2. His type might just be your competition at an internship.

To be honest, while you're young spending 12 hours per day away from home isn't so bad. In high-school track, we'd regularly put in 3 hours mandatory after a 7 hour school day, then do one or two more hours if we were varsity. We were just teenagers.

Now adays, I can't imagine expending that much time on a single thing (school related stuff in this case), because I have so many competing interests but then single-minded devotion was the name of the game.


I never meant to say that the intern should not do such things. I just meant that it's not behavior to be encouraged on the workplace because it can have negative connotations that can hurt the social aspect of the team and/or can cause burnout which will inherently hinder productivity. If an intern wants to work 12 hours for any reason by all means let him. But if he's doing 12 hours + each and every day to basically prove his worth, there needs to be a limit before all parties come out losers in the relationship.


If the intern finds that he is learning a lot, having fun, and working with a great group of people, I don't see why s/he wouldn't want to spend 12-14+ per day working at a startup.

Disclosure: startup intern who commuted 3-4 hours per day.



Quick question,

The link says,

>We think the best way for you to learn about software engineering is to actually do it

Does this mean that I can apply for an internship without any coding experience?

Because I'd love this.


What's keeping you from getting any coding experience?


You would need to know how to code =)


Well written explanation of how internships are amazing. Mine were all similar growing up.


Same here. I learned the same things as OP did too. Git, vim etc..


Are you looking only for current undergrads, or would someone about to transition to university be fine if we have demonstrable work experience and recommendations?


Great story Suhail -- a strong testament to not only why internships are critical in career exploration (something left out of much of the college experience) but also as to why startups in particular offer such fantastic opportunities for interns to grow.

From direct access to founders, CEO's, and advisers to being part of creating products that go live to working long hours in the trenches which creates a glue between interns and co-workers -- these experiences make startups an invaluable place to get early experience as a student.

Looking at mixpanel's internship opportunity it looks like it will be just as standout -- thanks for sharing what a great internship program can offer.

I'd like to post this story up on the InternMatch blog with your approval. We can also put the position up for free on the site. Feel free to shoot me an email for a promo code nathan@internmatch.com.

Great stuff!


Do you accept students with J-1 visas?


Is there any place where it is easy to find high quality summer internships for students?

I did research at GA Tech when I was working on my Chemistry degree and had a blast / learned quite a few interesting things.

I would like to do something similar for the CS degree I am also working on this summer, but it has been difficult to find a "list" of companies offering quality summer internships.

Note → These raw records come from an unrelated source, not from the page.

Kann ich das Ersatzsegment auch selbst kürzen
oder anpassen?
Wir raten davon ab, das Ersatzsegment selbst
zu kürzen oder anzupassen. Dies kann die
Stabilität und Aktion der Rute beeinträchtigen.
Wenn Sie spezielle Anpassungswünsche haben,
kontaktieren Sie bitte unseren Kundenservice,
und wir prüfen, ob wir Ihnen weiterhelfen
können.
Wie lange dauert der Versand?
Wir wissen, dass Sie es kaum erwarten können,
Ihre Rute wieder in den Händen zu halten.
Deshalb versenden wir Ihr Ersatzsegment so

Could anyone offer any directions?


Keep an eye on HN Jobs - there will be a flood of listings in the coming weeks/months (there's already one).

And Quora as well - here's one to start with - http://www.quora.com/Startup-Internships/Which-startups-will...

If you are looking for startup internships, you can pretty much find one at almost all of them these days (in the Bay Area and probably NYC). Hit up www.startuply.com for a huge list of startups. Find ones you like, look into their jobs page or email someone there. The more proactive you are, the better your chances.

I assume you are complaining about ATL? Even then, I find it hard to believe it's difficult to find companies here. Go to some networking events, I am sure you will find plenty of them in Tech Square :-)


i did computer science in undergrad and did a summer with an investment bank. it made me want to shoot myself in the face. so i went to law school to get out of tech. now i'm trying to do startups, which probably would've been nice to do all along.